If the necessary information was not contained in the studies included, we gave a score of zero (not reported). The overall ranking of the measures was based on the total sum of scores according to the above five criteria. The highest total possible score is 28 with higher scores indicating a better measure for the recommendation.

Data synthesis

We used a narrative synthesis to report the findings. For each identified measure, we reported psychometric properties, duration to administer, and other important outcome points that we extracted [e.g., population on which the measure was evaluated, type of the measure (performance- or interview-based), cognitive domains, number of items, etc.]. We also reported the methodological qualities of each study for the specific measurement properties reported.

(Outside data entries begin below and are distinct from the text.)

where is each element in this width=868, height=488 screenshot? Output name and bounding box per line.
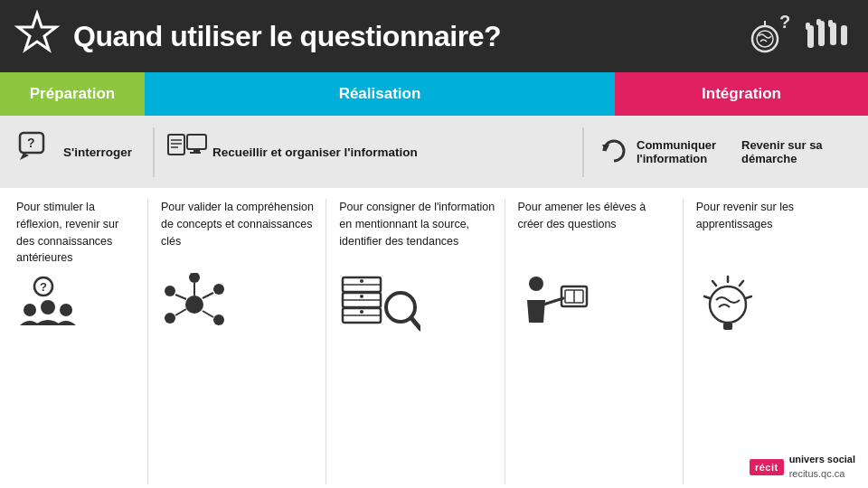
- svg-line-56: [740, 281, 743, 286]
- svg-line-57: [746, 296, 751, 298]
- content-col-3: Pour consigner de l'information en menti…: [326, 199, 504, 484]
- desc-3: Pour consigner de l'information en menti…: [339, 199, 495, 264]
- svg-text:?: ?: [779, 12, 790, 32]
- main-content: ? S'interroger: [0, 116, 868, 488]
- svg-rect-11: [841, 25, 847, 45]
- divider-1: [153, 127, 155, 177]
- svg-point-36: [189, 273, 200, 283]
- content-col-5: Pour revenir sur les apprentissages: [683, 199, 861, 484]
- svg-point-43: [360, 295, 363, 298]
- footer: récit univers social recitus.qc.ca: [750, 453, 855, 481]
- svg-point-28: [165, 286, 175, 296]
- header: Quand utiliser le questionnaire? ?: [0, 0, 868, 72]
- step-interroger: ? S'interroger: [9, 131, 149, 174]
- page-title: Quand utiliser le questionnaire?: [73, 20, 501, 53]
- svg-rect-8: [816, 19, 821, 25]
- steps-row: ? S'interroger: [0, 116, 868, 188]
- svg-rect-60: [723, 323, 732, 330]
- desc-5: Pour revenir sur les apprentissages: [696, 199, 852, 264]
- step-recueillir: Recueillir et organiser l'information: [158, 131, 579, 174]
- step-revenir-label: Revenir sur sa démarche: [741, 138, 850, 165]
- svg-point-26: [60, 304, 72, 316]
- svg-point-54: [710, 286, 746, 323]
- svg-point-49: [529, 277, 543, 291]
- content-col-1: Pour stimuler la réflexion, revenir sur …: [7, 199, 147, 484]
- step-revenir: Revenir sur sa démarche: [732, 138, 859, 165]
- phase-integration: Intégration: [615, 72, 868, 116]
- phase-bar: Préparation Réalisation Intégration: [0, 72, 868, 116]
- icon-brain: [696, 273, 852, 350]
- svg-text:?: ?: [40, 280, 47, 294]
- footer-brand: univers social recitus.qc.ca: [789, 453, 855, 481]
- svg-point-46: [360, 310, 363, 314]
- svg-point-2: [757, 31, 773, 47]
- icon-people-question: ?: [16, 276, 138, 352]
- svg-point-34: [213, 314, 224, 325]
- content-col-4: Pour amener les élèves à créer des quest…: [505, 199, 683, 484]
- svg-point-25: [41, 300, 55, 314]
- step-recueillir-label: Recueillir et organiser l'information: [212, 145, 418, 159]
- step-communiquer: Communiquer l'information: [588, 134, 732, 171]
- desc-2: Pour valider la compréhension de concept…: [161, 199, 316, 264]
- svg-rect-18: [187, 135, 206, 149]
- svg-rect-14: [168, 135, 184, 155]
- monitor-icon: [167, 131, 207, 174]
- svg-line-33: [203, 293, 213, 298]
- header-decorative-icons: ?: [743, 12, 850, 61]
- content-col-2: Pour valider la compréhension de concept…: [147, 199, 326, 484]
- step-interroger-label: S'interroger: [63, 145, 132, 159]
- svg-point-32: [213, 284, 224, 295]
- svg-line-35: [203, 311, 213, 317]
- svg-point-40: [360, 279, 363, 283]
- svg-text:?: ?: [27, 136, 35, 150]
- svg-point-1: [752, 26, 778, 52]
- svg-point-30: [165, 313, 175, 324]
- header-left: Quand utiliser le questionnaire?: [14, 10, 501, 63]
- svg-rect-6: [806, 23, 810, 30]
- svg-point-27: [185, 296, 203, 314]
- svg-line-58: [712, 281, 716, 286]
- descriptions-row: Pour stimuler la réflexion, revenir sur …: [0, 188, 868, 488]
- question-icon: ?: [18, 131, 58, 174]
- svg-line-48: [411, 318, 420, 329]
- svg-marker-0: [18, 14, 56, 50]
- step-communiquer-label: Communiquer l'information: [637, 138, 723, 165]
- icon-filing: [339, 273, 495, 350]
- svg-line-29: [175, 295, 186, 299]
- svg-line-50: [543, 298, 563, 305]
- svg-rect-10: [828, 20, 833, 27]
- desc-4: Pour amener les élèves à créer des quest…: [518, 199, 674, 264]
- phase-preparation: Préparation: [0, 72, 145, 116]
- desc-1: Pour stimuler la réflexion, revenir sur …: [16, 199, 138, 267]
- svg-line-59: [704, 296, 710, 298]
- refresh-icon: [597, 134, 631, 171]
- icon-network: [161, 273, 316, 350]
- svg-line-31: [175, 309, 186, 315]
- divider-2: [582, 127, 584, 177]
- icon-teacher: [518, 273, 674, 350]
- footer-logo: récit: [750, 459, 784, 475]
- star-icon: [14, 10, 61, 63]
- phase-realisation: Réalisation: [145, 72, 615, 116]
- svg-point-24: [24, 304, 36, 316]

In addition to our registered protocol, we summarized and synthesized findings. Since the purpose of summarizing was for the aim of general tool selection, we used the updated criteria for good measurement properties in COSMIN systematic review for patient report outcome measurement manual version 1 released in February 2018 [33]. With regards to internal consistency, we graded a Cronbach’s α of ≥ 0.7 as excellent, and < 0.7 as satisfactory. For test–retest assessment, intra-class correlation coefficient (ICC) ≥ 0.7 was considered as high, while < 0.7 was considered as poor. For tests with Pearson correlation (r) (for test–retest reliability, convergent, or concurrent validity), we used Cohen’s classification and assigned ≥ 0.5 as large, r between 0.3 and 0.49 as medium, and between 0.1 and 0.29 as small. Furthermore, we used the COSMIN criteria for summarizing evidence and grade the quality of evidence per measurement properties for measures validated in PWS in more than one study [33].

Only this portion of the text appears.